First I should explain that my husband has had two expressions of mid-life crisis that I know of, one is a silver Boxster Porsche, and the other, a 36’ Grand Banks trawler. One is speedy and the other, slow. Boating has so capsized our world, we are beginning to dream of living on the boat in all the summer months of our retirement. Cares are left on land and water becomes an elixir. But that’s another story. The one I want to tell now is of the annual Grand Banks Rendezvous, which is fast becoming more fun than college reunions. More fun than anything.

People from all over–Aspen, Philadelphia, and somewhere in Texas, as well as some of our own neighbors in Seattle— keep their boats in the Puget Sound. Grand Banks owners tend to be former sailors who have moved onto something that is a little less work. This sets everyone apart from other stinkpot owners, or so we like to think. Grand Banks slip in and out as quietly as kayaks. And while many other boats are designed to be condos at sea, there is something so outdoorsy and friendly about the Grand Banks. Like a row of front porches tied up to the dock.

That’s the nostalgic quality of both the boat and Roche Harbor, which has to be one of my favorite spots on planet earth.
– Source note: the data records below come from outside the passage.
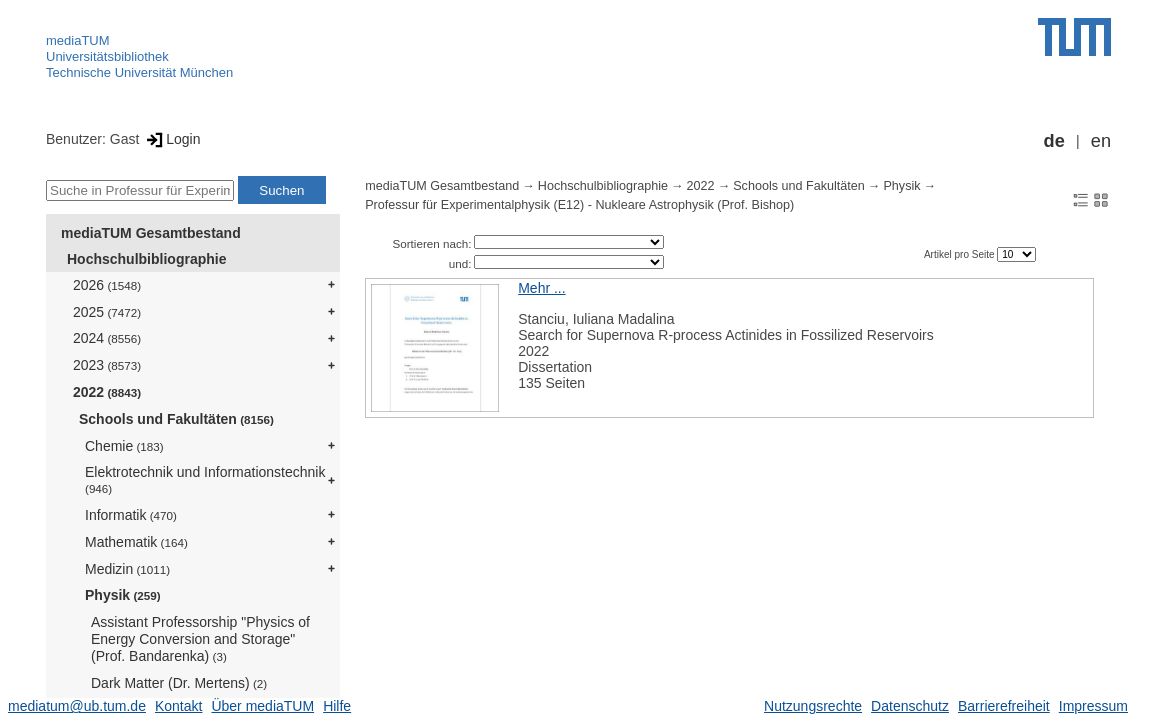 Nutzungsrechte (813, 706)
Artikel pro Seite (960, 254)
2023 (107, 365)
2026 (107, 285)
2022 (107, 392)
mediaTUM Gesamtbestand (151, 233)
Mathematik (136, 542)
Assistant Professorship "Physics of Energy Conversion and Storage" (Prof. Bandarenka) (200, 639)
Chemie (124, 446)
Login (171, 139)
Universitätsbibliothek (107, 56)
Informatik (131, 515)
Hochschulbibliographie (146, 259)
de (1054, 141)
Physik (123, 595)
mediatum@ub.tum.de (77, 706)
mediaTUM (78, 40)
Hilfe (337, 706)
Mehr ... (541, 288)
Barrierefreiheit (1004, 706)
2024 (107, 338)
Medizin (127, 569)
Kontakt (178, 706)
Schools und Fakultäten (176, 419)
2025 (107, 312)
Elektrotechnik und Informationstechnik (205, 479)
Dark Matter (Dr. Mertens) (179, 683)
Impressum (1093, 706)
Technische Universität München (139, 72)
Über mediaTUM (262, 706)
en (1101, 141)
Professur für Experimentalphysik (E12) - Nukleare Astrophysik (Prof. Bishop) (579, 205)
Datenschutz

For me Roche Harbor is reminiscent of The Bandbox, a big music hall on a small lake in my childhood in Connecticut. For my husband, it’s the Catalina Casino building, where he summered. Everyone has someplace. It’s sunny, people look healthy, and I think it’s the light. Have I mentioned the whole subculture of children and dogs? Papa may be in an engine class, mama busy mastering navigation, but children are endlessly entertained with a simple fishing pole or just a bucket and a net. In all my times out there, I have yet to hear a baby cry, a child whine, or an adult have a cross word. Everyone is away from cell phones, ipads and computers, and our dogs get a taste of life off-leash.

All my bright colored clothes come out here, I stow them on the boat, all the reds, whites and blues–saving the khakis, blacks, browns, and grays for Seattle. But that down pouring of light, nostalgia, and particular patriotism—with a call to colors at every sunset, saluting the British, Canadian, and American flags and proudly playing all anthems. Here it feels almost like international waters, and it’s rather fun for an old counter-culture girl like me.